- Record set:
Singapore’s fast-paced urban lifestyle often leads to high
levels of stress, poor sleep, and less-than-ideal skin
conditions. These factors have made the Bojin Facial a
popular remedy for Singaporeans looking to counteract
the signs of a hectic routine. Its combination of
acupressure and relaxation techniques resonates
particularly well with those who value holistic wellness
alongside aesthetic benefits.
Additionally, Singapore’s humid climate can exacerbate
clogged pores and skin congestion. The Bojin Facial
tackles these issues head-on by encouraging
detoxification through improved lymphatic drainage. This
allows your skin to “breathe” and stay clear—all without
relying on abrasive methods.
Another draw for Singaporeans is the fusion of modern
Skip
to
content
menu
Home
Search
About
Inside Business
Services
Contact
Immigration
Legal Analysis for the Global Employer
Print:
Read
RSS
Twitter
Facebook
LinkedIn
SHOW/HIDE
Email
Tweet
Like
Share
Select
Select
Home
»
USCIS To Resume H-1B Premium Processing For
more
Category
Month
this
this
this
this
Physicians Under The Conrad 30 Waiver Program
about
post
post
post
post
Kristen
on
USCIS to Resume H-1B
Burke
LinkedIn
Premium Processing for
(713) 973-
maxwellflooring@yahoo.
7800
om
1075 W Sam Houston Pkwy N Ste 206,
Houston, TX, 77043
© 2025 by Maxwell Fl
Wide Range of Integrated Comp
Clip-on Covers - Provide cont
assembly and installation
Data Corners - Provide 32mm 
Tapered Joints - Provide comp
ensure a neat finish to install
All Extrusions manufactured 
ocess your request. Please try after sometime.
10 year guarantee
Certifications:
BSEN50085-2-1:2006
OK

* * *

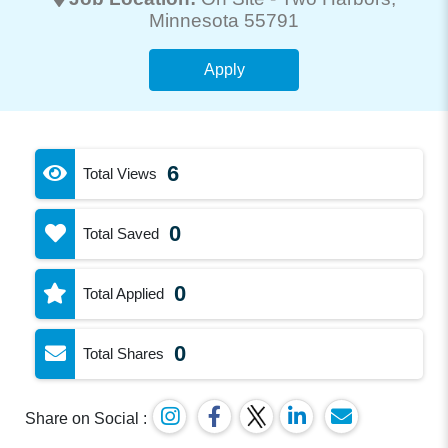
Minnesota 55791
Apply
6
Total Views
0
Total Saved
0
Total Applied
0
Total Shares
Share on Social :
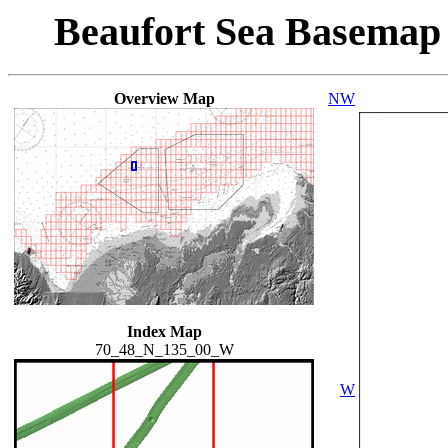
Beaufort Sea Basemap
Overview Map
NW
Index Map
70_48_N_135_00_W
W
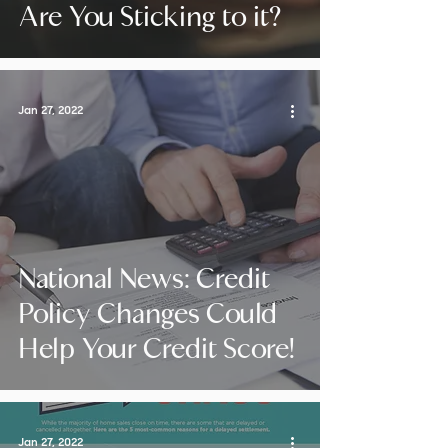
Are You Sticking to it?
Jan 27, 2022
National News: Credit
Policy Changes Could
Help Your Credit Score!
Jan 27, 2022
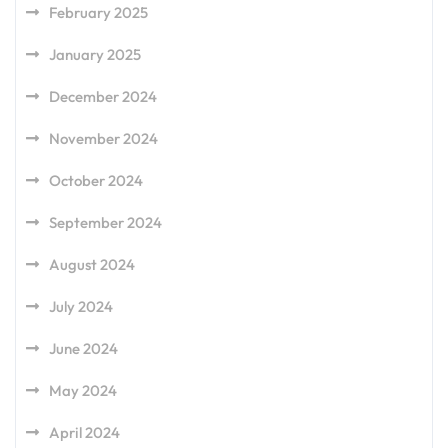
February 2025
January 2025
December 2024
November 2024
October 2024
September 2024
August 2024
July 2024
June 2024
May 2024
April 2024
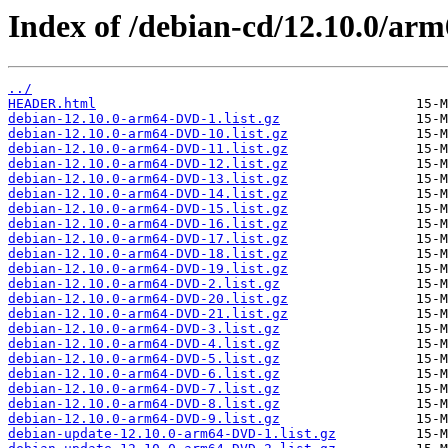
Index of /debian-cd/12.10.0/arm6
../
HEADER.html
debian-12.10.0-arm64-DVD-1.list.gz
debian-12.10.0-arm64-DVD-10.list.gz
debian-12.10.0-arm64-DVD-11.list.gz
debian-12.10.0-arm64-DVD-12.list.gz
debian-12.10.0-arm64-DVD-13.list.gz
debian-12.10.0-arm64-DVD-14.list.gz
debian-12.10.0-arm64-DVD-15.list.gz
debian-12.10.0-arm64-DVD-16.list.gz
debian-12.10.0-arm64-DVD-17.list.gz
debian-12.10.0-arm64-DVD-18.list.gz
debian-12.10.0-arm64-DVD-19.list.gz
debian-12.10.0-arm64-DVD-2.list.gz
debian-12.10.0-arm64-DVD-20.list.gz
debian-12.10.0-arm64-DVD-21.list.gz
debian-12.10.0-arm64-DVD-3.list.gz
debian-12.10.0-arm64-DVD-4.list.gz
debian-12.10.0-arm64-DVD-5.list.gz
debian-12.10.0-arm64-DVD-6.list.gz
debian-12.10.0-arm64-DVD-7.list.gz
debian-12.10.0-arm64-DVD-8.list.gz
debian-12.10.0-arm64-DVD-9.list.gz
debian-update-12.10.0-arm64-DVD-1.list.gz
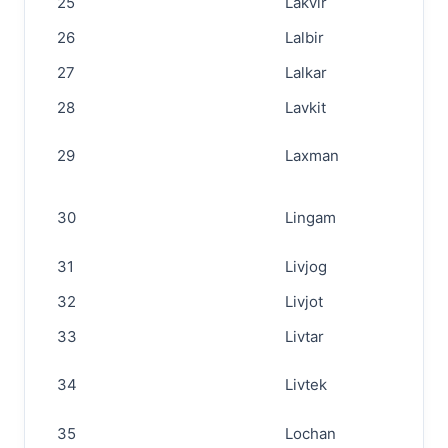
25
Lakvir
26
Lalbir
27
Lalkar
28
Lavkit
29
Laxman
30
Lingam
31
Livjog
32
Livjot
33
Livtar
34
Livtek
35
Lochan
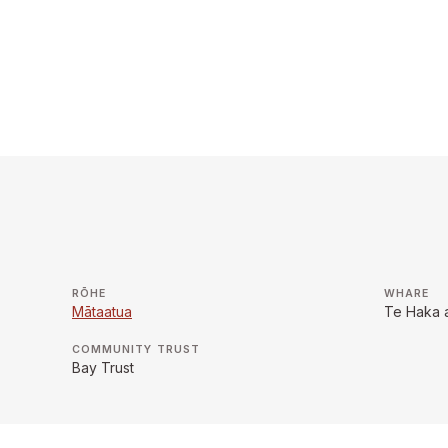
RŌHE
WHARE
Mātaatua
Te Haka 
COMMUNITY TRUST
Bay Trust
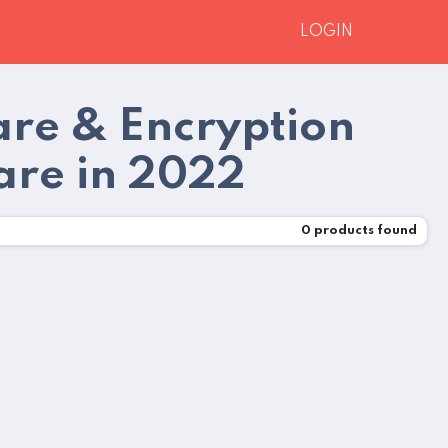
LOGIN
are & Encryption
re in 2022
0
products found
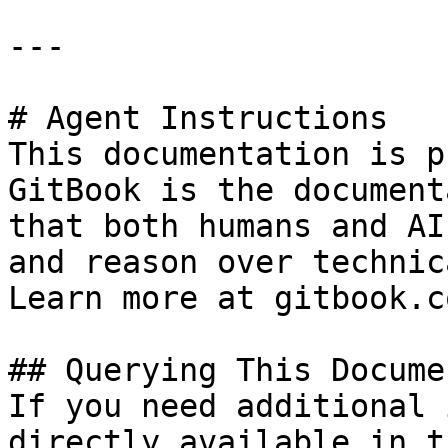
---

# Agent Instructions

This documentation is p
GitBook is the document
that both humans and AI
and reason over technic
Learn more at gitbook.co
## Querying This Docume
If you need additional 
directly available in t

- Instructions to follow: Where the string "Resume" turns up in a line of the data above, copy that whole line.

- The completed task:
USCIS To Resume H-1B Premium Processing For
USCIS to Resume H-1B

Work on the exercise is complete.